System Contract State Storage:

  • Stores searchable state data for Antelope system contracts like token balances, proposals, and voter information
  • Maintains three primary collections by default:
    • accounts: Stores token balances with indexes for code, scope, and symbol
    • proposals: Tracks governance proposals with detailed approval status
    • voters: Manages staking and voting records with optimized query paths

Custom Contract State Tracking:

  • Supports operator-defined custom contracts and tables
  • Uses a flexible configuration system to define which contract tables to synchronize
  • Automatically creates appropriate indexes based on contract schemas
  • Stores tables in collections named {contract}-{table}

State Synchronization:

  • Enables state synchronization even when starting from snapshots, providing a complete view of the blockchain state
  • Managed through the hyp-control CLI tool, allowing for targeted synchronization of specific contracts
  • Maintains block references to track state changes over time

Query Optimization:

  • Creates specialized indexes based on common query patterns
  • Supports advanced query capabilities including MongoDB operators like $gt, $lt, $in for filters
  • Automatically handles date fields for time-based queries

API Integration:

  • Provides dedicated API endpoints for querying state data
  • Supports endpoints like /v2/state/* API endpoints
  • Offers flexible filtering options with pagination

Dynamic Contract Schema Support:

  • Either automatically creates indexes based on contract ABIs
  • Or allows for manual index configuration for custom query patterns
  • Supports text search indexes for specific fields when configured

3.6 Hyperion Indexer

A Node.js application responsible for fetching data from SHIP, deserializing it, processing actions and deltas according to configured filters/handlers, and publishing data to RabbitMQ queues for indexing and state updates. Managed by the PM2 process manager.

3.7 Hyperion API Server

A Node.js (Fastify framework) application that serves the HTTP API endpoints (v1 and v2). It queries Elasticsearch, MongoDB, Redis, and the Antelope node as needed. It also manages the Swagger documentation UI and handles WebSocket connections for live streaming. Typically run in cluster mode using PM2 for scalability and resilience.
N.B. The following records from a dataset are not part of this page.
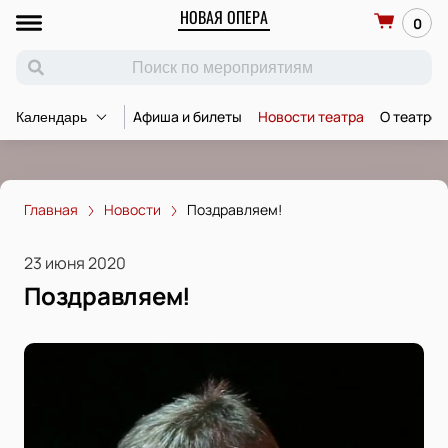
НОВАЯ ОПЕРА
0
Афиша и билеты
Новости театра
О театре
Календарь
Главная
Новости
Поздравляем!
23 июня 2020
Поздравляем!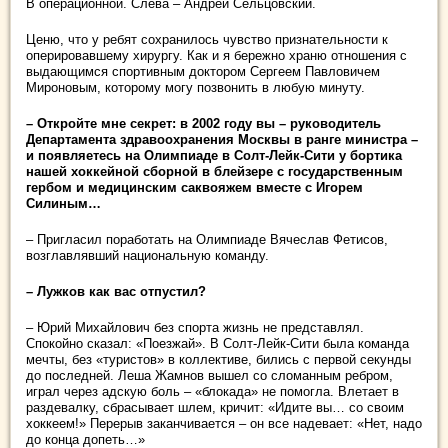
В операционной. Слева – Андрей Сельцовский.
Ценю, что у ребят сохранилось чувство признательности к
оперировавшему хирургу. Как и я бережно храню отношения с
выдающимся спортивным доктором Сергеем Павловичем
Мироновым, которому могу позвонить в любую минуту.
– Откройте мне секрет: в 2002 году вы – руководитель
Департамента здравоохранения Москвы в ранге министра –
и появляетесь на Олимпиаде в Солт-Лейк-Сити у бортика
нашей хоккейной сборной в блейзере с государственным
гербом и медицинским саквояжем вместе с Игорем
Силиным…
– Пригласил поработать на Олимпиаде Вячеслав Фетисов,
возглавлявший национальную команду.
– Лужков как вас отпустил?
– Юрий Михайлович без спорта жизнь не представлял.
Спокойно сказал: «Поезжай». В Солт-Лейк-Сити была команда
мечты, без «туристов» в коллективе, бились с первой секунды
до последней. Леша Жамнов вышел со сломанным ребром,
играл через адскую боль – «блокада» не помогла. Влетает в
раздевалку, сбрасывает шлем, кричит: «Идите вы… со своим
хоккеем!» Перерыв заканчивается – он все надевает: «Нет, надо
до конца допеть…»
3.8 Hyperion Stream Client (Optional)

A client library (for Web and Node.js) simplifying connection to the real-time streaming endpoints offered by enabled Hyperion providers. See Stream Client Documentation.

3.9 Hyperion Plugins (Optional)

Hyperion features an extensible plugin architecture. Plugins can add custom data handlers, API routes, or other functionalities. Managed via the hpm command-line tool.

4. Getting Started

For detailed setup instructions, API usage, and technical deep-dives, please visit the Official Hyperion Documentation.

5. API Usage

  • Hyperion exposes a comprehensive v2 API for querying history and state.
  • A v1 API (compatible with the legacy history_plugin) is also provided.
  • Interactive API documentation is available via Swagger UI at the /docs endpoint of your running API server (e.g., http://your-hyperion-ip:7000/docs).
  • Refer to the API Reference Documentation for details and examples.

6. Contributing

We appreciate community contributions to Hyperion! Here’s how you can help:

  • Report Bugs: Find a problem? Please open an Issue detailing the steps to reproduce it.
  • Suggest Enhancements: Have an idea? Open an Issue or discuss it on our Hyperion Telegram group first.
  • Submit Code: Pull Requests (PRs) are welcome for bug fixes and improvements. For larger features, please discuss them in an issue or on the Telegram group beforehand.

7. License

Hyperion History API is licensed under the Attribution-NonCommercial-ShareAlike 4.0 International.